A Brief Analysis of the Bayesian method of Financial Risk Management
Bayesian models have a wide range of use in various fields due to their flexibility. In the field of financial risk assessment, they can be used to predict an outcome and even show the extent of the impact of the issue (Miller, 2018). In this field, the Bayesian methods use parameters derived from past events to predict the financial situation as it will be in the coming future.
For one, it can be used in both the assessment and decision-making process, where it might be used to draft a certain financial risk situation. The methods can be used to determine questions such as whether an investor should go ahead and invest in a specific set of stocks or not.
Secondly, Bayesian methods come in handy for risk assessment when they answer the question on the estimate of risk distributions (Ardia, 2008). They can be used to solve issues on the probability of the coverage of a certain issue, say the extent of loss from investing in a particular treasury bill, or even estimate the time that an endangered species might exist. Here, the decision making is done from the distribution and quantities that are then analyzed to give answers that help in solving the issues at hand.
Lastly, Bayesian methods can be exploited in the scenario where you need to select input distributions for particular risk models. In this case, they are able to give solutions to questions such as what is the likelihood of a particular event taking place, how much of a certain drink do people drink on a daily basis, and similar questions where a parameter is needed for the select input distributions.

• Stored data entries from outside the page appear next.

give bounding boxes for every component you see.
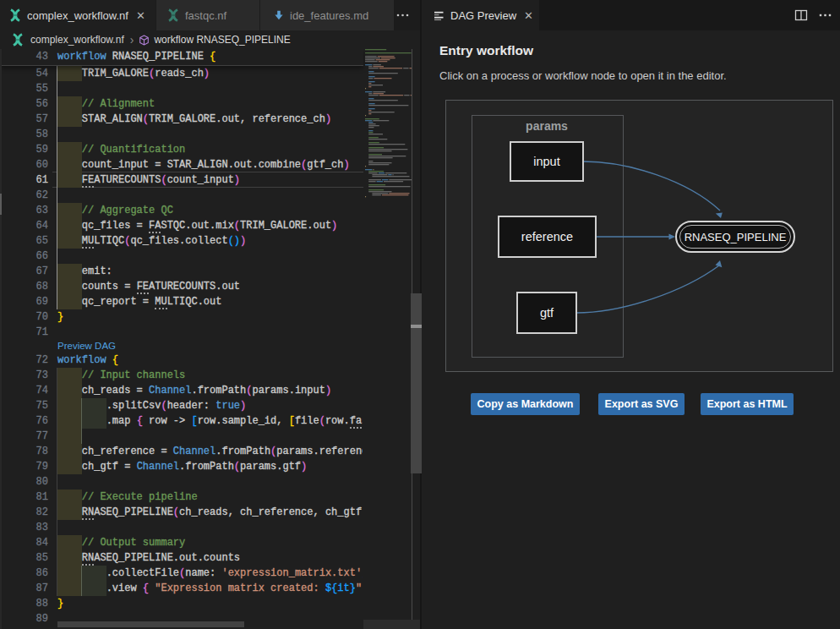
svg-text:input: input — [533, 155, 559, 168]
svg-text:RNASEQ_PIPELINE: RNASEQ_PIPELINE — [685, 231, 787, 243]
svg-text:params: params — [526, 119, 568, 133]
svg-text:reference: reference — [521, 230, 573, 243]
svg-text:gtf: gtf — [540, 306, 554, 320]
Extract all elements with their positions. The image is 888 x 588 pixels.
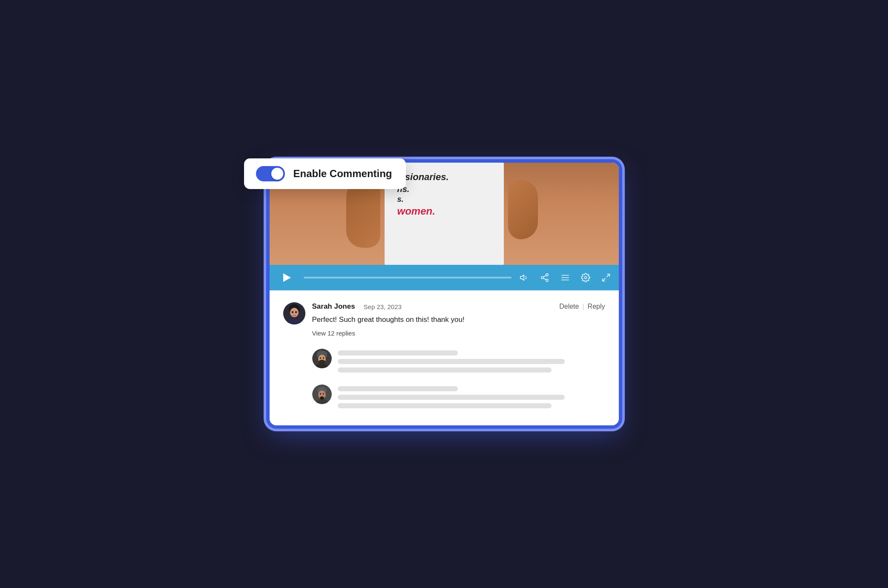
video-toolbar	[270, 265, 619, 290]
skeleton-line	[338, 367, 552, 373]
skeleton-line	[338, 386, 458, 391]
reply-avatar-1	[312, 349, 332, 368]
toggle-thumb	[271, 168, 283, 180]
comment-meta: Sarah Jones Sep 23, 2023	[312, 302, 402, 311]
view-replies-link[interactable]: View 12 replies	[312, 330, 605, 337]
svg-point-15	[295, 311, 297, 313]
share-icon[interactable]	[539, 272, 551, 284]
toggle-track	[256, 166, 285, 181]
fullscreen-icon[interactable]	[600, 272, 612, 284]
comment-body: Sarah Jones Sep 23, 2023 Delete | Reply …	[312, 302, 605, 337]
skeleton-line	[338, 403, 552, 408]
progress-bar[interactable]	[304, 277, 512, 278]
volume-icon[interactable]	[518, 272, 530, 284]
reply-avatar-2	[312, 384, 332, 404]
svg-point-14	[292, 311, 293, 313]
play-button[interactable]	[276, 267, 297, 288]
comment-date: Sep 23, 2023	[364, 303, 402, 310]
skeleton-line	[338, 359, 565, 364]
svg-point-20	[319, 360, 325, 364]
reply-content-2	[338, 384, 605, 412]
reply-content-1	[338, 349, 605, 376]
skeleton-line	[338, 350, 458, 356]
reply-button[interactable]: Reply	[588, 303, 605, 310]
delete-button[interactable]: Delete	[559, 303, 579, 310]
comment-header: Sarah Jones Sep 23, 2023 Delete | Reply	[312, 302, 605, 311]
main-comment: Sarah Jones Sep 23, 2023 Delete | Reply …	[283, 302, 605, 337]
svg-point-28	[323, 393, 324, 395]
comment-author: Sarah Jones	[312, 302, 355, 311]
commenting-toggle[interactable]	[256, 166, 285, 181]
comment-actions: Delete | Reply	[559, 303, 605, 310]
play-icon	[283, 273, 291, 282]
svg-line-10	[602, 278, 605, 281]
comments-section: Sarah Jones Sep 23, 2023 Delete | Reply …	[270, 290, 619, 425]
svg-line-4	[543, 275, 546, 277]
comment-text: Perfect! Such great thoughts on this! th…	[312, 314, 605, 325]
svg-point-8	[584, 277, 587, 279]
avatar-sarah	[283, 302, 305, 324]
playlist-icon[interactable]	[559, 272, 571, 284]
settings-icon[interactable]	[580, 272, 592, 284]
svg-line-3	[543, 278, 546, 280]
svg-point-27	[320, 393, 321, 395]
svg-point-26	[320, 396, 324, 400]
toolbar-icons	[518, 272, 612, 284]
shirt-text-women: women.	[397, 204, 512, 218]
action-divider: |	[582, 303, 584, 310]
browser-card: visionaries. ns. s. women.	[270, 163, 619, 425]
svg-point-21	[320, 357, 321, 359]
toggle-label: Enable Commenting	[293, 168, 392, 180]
reply-item	[312, 349, 605, 376]
skeleton-line	[338, 395, 565, 400]
reply-item	[312, 384, 605, 412]
svg-line-9	[606, 274, 609, 277]
svg-point-22	[323, 357, 324, 359]
enable-commenting-card: Enable Commenting	[244, 158, 406, 189]
replies-list	[283, 349, 605, 412]
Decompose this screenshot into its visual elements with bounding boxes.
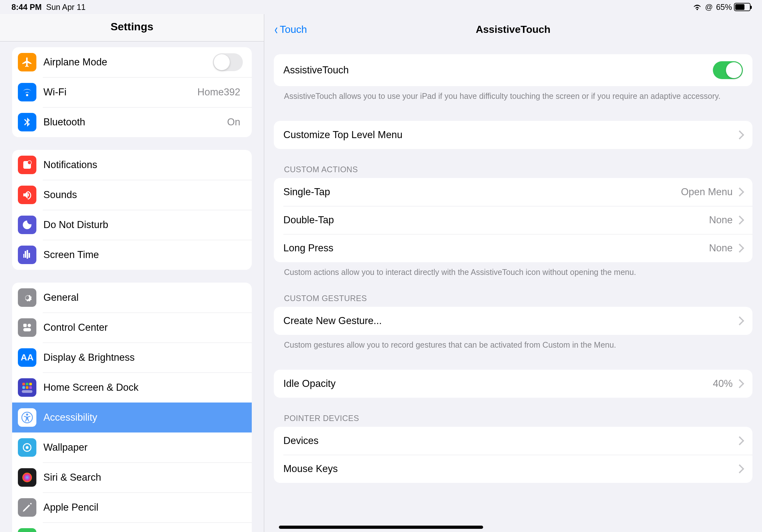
sidebar-item-label: Sounds [43,189,243,201]
sidebar-item-label: Apple Pencil [43,502,243,513]
sidebar-item-value: On [227,116,240,128]
section-header: POINTER DEVICES [274,398,752,427]
status-bar: 8:44 PM Sun Apr 11 @ 65% [0,0,762,14]
status-time: 8:44 PM [12,3,41,12]
sidebar-item-wallpaper[interactable]: Wallpaper [12,432,252,462]
sidebar-item-label: General [43,292,243,303]
section-footer: Custom actions allow you to interact dir… [274,262,752,278]
detail-row-customize-top-level-menu[interactable]: Customize Top Level Menu [274,121,752,149]
detail-row-label: Devices [283,435,736,446]
sidebar-item-face-id-passcode[interactable]: Face ID & Passcode [12,522,252,532]
home-indicator[interactable] [279,526,483,529]
detail-row-value: None [709,242,733,254]
section-footer: Custom gestures allow you to record gest… [274,335,752,351]
wifi-icon [692,4,702,11]
sidebar-item-siri-search[interactable]: Siri & Search [12,462,252,493]
sidebar: Settings Airplane ModeWi-FiHome392Blueto… [0,14,264,532]
chevron-right-icon [735,436,744,445]
detail-row-value: Open Menu [681,186,733,198]
detail-row-long-press[interactable]: Long PressNone [274,234,752,262]
detail-row-label: AssistiveTouch [283,64,713,76]
svg-rect-7 [29,383,32,385]
chevron-right-icon [735,379,744,388]
chevron-right-icon [735,187,744,196]
detail-row-mouse-keys[interactable]: Mouse Keys [274,455,752,483]
sidebar-item-label: Bluetooth [43,116,227,128]
sidebar-item-label: Notifications [43,159,243,170]
detail-row-single-tap[interactable]: Single-TapOpen Menu [274,178,752,206]
battery-icon [734,3,750,11]
sidebar-item-airplane-mode[interactable]: Airplane Mode [12,47,252,77]
svg-point-13 [26,414,29,416]
svg-rect-11 [22,390,32,393]
detail-row-double-tap[interactable]: Double-TapNone [274,206,752,234]
detail-row-value: None [709,214,733,226]
sidebar-item-wi-fi[interactable]: Wi-FiHome392 [12,77,252,107]
sidebar-item-general[interactable]: General [12,283,252,312]
detail-row-label: Idle Opacity [283,378,713,389]
battery-percent: 65% [716,3,732,12]
sidebar-item-label: Screen Time [43,249,243,261]
sidebar-item-label: Wi-Fi [43,87,197,98]
sidebar-item-label: Accessibility [43,412,243,423]
detail-row-label: Customize Top Level Menu [283,129,736,141]
sidebar-item-label: Home Screen & Dock [43,382,243,393]
sidebar-item-apple-pencil[interactable]: Apple Pencil [12,493,252,522]
detail-row-assistivetouch[interactable]: AssistiveTouch [274,54,752,86]
sidebar-item-do-not-disturb[interactable]: Do Not Disturb [12,210,252,240]
section-footer: AssistiveTouch allows you to use your iP… [274,86,752,102]
sidebar-scroll[interactable]: Airplane ModeWi-FiHome392BluetoothOnNoti… [0,41,264,532]
section-header: CUSTOM GESTURES [274,278,752,307]
svg-rect-9 [26,386,29,389]
detail-row-label: Long Press [283,242,709,254]
sidebar-item-label: Airplane Mode [43,56,213,68]
svg-rect-8 [22,386,25,389]
sidebar-title: Settings [0,14,264,41]
orientation-lock-icon: @ [705,3,713,12]
detail-title: AssistiveTouch [264,24,762,35]
detail-row-devices[interactable]: Devices [274,427,752,455]
detail-row-create-new-gesture-[interactable]: Create New Gesture... [274,307,752,335]
detail-row-label: Create New Gesture... [283,315,736,327]
sidebar-item-control-center[interactable]: Control Center [12,312,252,343]
svg-rect-6 [26,383,29,385]
sidebar-item-screen-time[interactable]: Screen Time [12,240,252,270]
svg-point-1 [28,161,32,165]
svg-point-16 [22,473,32,482]
detail-nav: ‹ Touch AssistiveTouch [264,14,762,45]
detail-pane: ‹ Touch AssistiveTouch AssistiveTouchAss… [264,14,762,532]
section-header: CUSTOM ACTIONS [274,149,752,178]
svg-rect-3 [28,324,31,327]
chevron-right-icon [735,464,744,473]
toggle-assistivetouch[interactable] [713,61,743,79]
detail-scroll[interactable]: AssistiveTouchAssistiveTouch allows you … [264,45,762,532]
chevron-right-icon [735,216,744,225]
sidebar-item-notifications[interactable]: Notifications [12,150,252,180]
chevron-right-icon [735,130,744,139]
sidebar-item-label: Wallpaper [43,442,243,453]
chevron-right-icon [735,316,744,325]
svg-point-15 [26,446,29,449]
status-date: Sun Apr 11 [46,3,86,12]
chevron-right-icon [735,244,744,253]
sidebar-item-home-screen-dock[interactable]: Home Screen & Dock [12,372,252,403]
svg-rect-2 [23,324,27,327]
detail-row-idle-opacity[interactable]: Idle Opacity40% [274,370,752,398]
sidebar-item-label: Siri & Search [43,472,243,483]
sidebar-item-label: Do Not Disturb [43,219,243,231]
sidebar-item-label: Display & Brightness [43,352,243,363]
detail-row-label: Single-Tap [283,186,681,198]
svg-rect-5 [22,383,25,385]
toggle-airplane-mode[interactable] [213,53,243,71]
detail-row-value: 40% [713,378,733,389]
detail-row-label: Mouse Keys [283,463,736,475]
sidebar-item-bluetooth[interactable]: BluetoothOn [12,107,252,137]
sidebar-item-label: Control Center [43,322,243,333]
svg-rect-4 [23,328,31,332]
sidebar-item-display-brightness[interactable]: AADisplay & Brightness [12,343,252,372]
sidebar-item-accessibility[interactable]: Accessibility [12,403,252,432]
svg-rect-10 [29,386,32,389]
sidebar-item-value: Home392 [197,87,240,98]
sidebar-item-sounds[interactable]: Sounds [12,180,252,210]
detail-row-label: Double-Tap [283,214,709,226]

The above showcases just how handy Bayesian methods can be when dealing with financial risk management and assessment. They give results that can be analyzed to provide solutions in dilemmas, such as whether to invest in a security or even measures to take to mitigate a loss incurred after investing.
References
Ardia, D. (2008). Financial Risk Management with Bayesian Estimation of GARCH Models: Theory and Applications. Berlin, Germany: Springer Science & Business Media.
Miller, M. B. (2018). Quantitative Financial Risk Management. Hoboken, NJ: Wiley.